Published online in Human Reproduction, one of the world’s leading reproductive medicine journal, the researchers compared the results of those birth with control groups of 362,215 spontaneously conceived singletons and 122,763 spontaneously conceived twins born in the same countries during the same time period.

During that time, the rate of preterm singleton babies went from 13% in 1988 to just 8% in 1992. In addition, the ratio of very preterm births among ART babies when compared to the control group improved, going from 1.5% to less than 1%. The rates of ART singletons born small for gestational age also improved, falling from 7.6% to 3.2%, as did the rate of stillbirths, falling from 0.6% to 0.3%.

Improvements were also seen among ART conceived twins. The rate of preterm and very preterm ART twins improved from 50% to 47%. The ratio of preterm and very pre-term ART twins compared to the control group also improved during that time, going from 8.5% versus 7% for preterm twins and 8.6% to 8% for very preterm twins. Small for gestational age twins fell from 17% to 14% during that same time period, as did the number of stillbirths which fell from 1% to 0.5%.
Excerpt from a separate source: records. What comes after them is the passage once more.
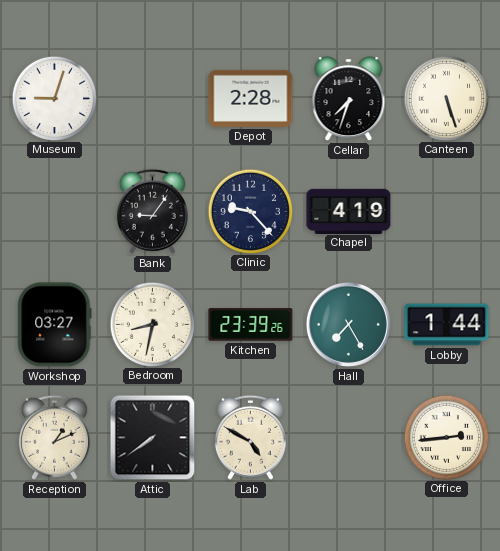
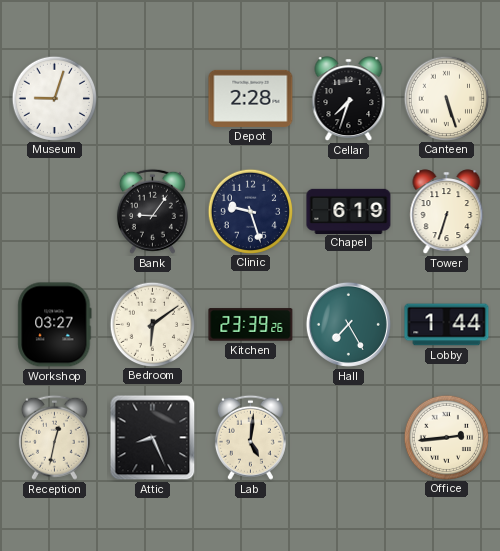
Clinic: 9:23 -> 9:27
Chapel: 4:19 -> 6:19
Tower: none -> 6:33
Bedroom: 8:32 -> 6:09
Reception: 1:11 -> 12:32
Attic: 7:39 -> 8:26
Lab: 4:50 -> 5:01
“During the 20-year period of our study, we observed a remarkable decline in the risk of being born preterm or very preterm,” Dr. Anna-Karina Aaris Henningsen, from the Fertility Clinic at the Rigshospitalet, University of Copenhagen, Denmark, told Science Daily. “The proportion of single ART babies born with a low or very low birth weight—less than 2,500g or 1,500g, respectively—also decreased. The rates for stillbirths and death during the first year declined among both singletons and twins, and fewer ART twins were stillborn or died during the first year compared with spontaneously conceived twins.”
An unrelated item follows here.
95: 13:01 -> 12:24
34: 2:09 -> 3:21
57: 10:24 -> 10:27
According to the researchers, improved technology and skills of ART labs and professionals are thought to be a big reason for the outcome improvements over the last two decades. Better medications to help with ovary stimulation are also said to play a role in the improvement of babies born via ART.

“We have improved both the technical skills in the laboratory and the clinical skills of the doctors and also perform milder ovarian stimulation,” Henningsen said. “In addition, the culture media in which the embryos are first developed in the laboratory have improved in quality, as have the hormonal medications used to help women produce a sufficient number of high quality eggs at the right time.”

But there may be another surprising factor that is helping to improve the health of babies born via ART, particularly singletons: the transfer of fewer embryos to achieve fertility success.

“Transferring several embryos in one cycle, even if it results in only a single baby, can still have a negative impact on the overall neonatal outcomes of singletons,” Henningsen said. “These findings show convincingly that, while there has been a considerable increase in assisted reproduction cycles over the past 20 years, this has been accompanied by a significant improvement in health outcomes for these babies, particularly for singleton babies. The most important reason is the dramatic decline in multiple births due to policies of choosing to transfer only one embryo at a time.”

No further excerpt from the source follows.